:: Data for this exercise ::

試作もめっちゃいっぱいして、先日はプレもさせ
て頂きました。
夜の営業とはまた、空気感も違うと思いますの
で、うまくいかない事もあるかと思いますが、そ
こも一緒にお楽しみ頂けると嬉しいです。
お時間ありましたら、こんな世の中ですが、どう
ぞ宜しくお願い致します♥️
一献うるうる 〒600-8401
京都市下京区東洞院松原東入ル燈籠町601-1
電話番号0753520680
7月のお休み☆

:::
:: Data for this exercise ::

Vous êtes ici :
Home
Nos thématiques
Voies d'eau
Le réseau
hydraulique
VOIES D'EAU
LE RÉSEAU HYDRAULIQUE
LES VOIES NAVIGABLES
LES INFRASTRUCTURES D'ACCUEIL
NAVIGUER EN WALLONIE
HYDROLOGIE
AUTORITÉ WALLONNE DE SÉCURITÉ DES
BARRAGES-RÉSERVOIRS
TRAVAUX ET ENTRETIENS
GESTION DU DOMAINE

:::
:: Data for this exercise ::

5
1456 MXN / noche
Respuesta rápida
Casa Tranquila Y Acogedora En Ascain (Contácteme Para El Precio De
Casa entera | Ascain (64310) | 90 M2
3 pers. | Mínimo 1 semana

:::

Action item | Set down, unchanged, only those lines above that fall between the line with "AUTORITÉ WALLONNE DE SÉCURITÉ DES" and the line with "GESTION DU DOMAINE", the two end lines included.

Task result |
AUTORITÉ WALLONNE DE SÉCURITÉ DES
BARRAGES-RÉSERVOIRS
TRAVAUX ET ENTRETIENS
GESTION DU DOMAINE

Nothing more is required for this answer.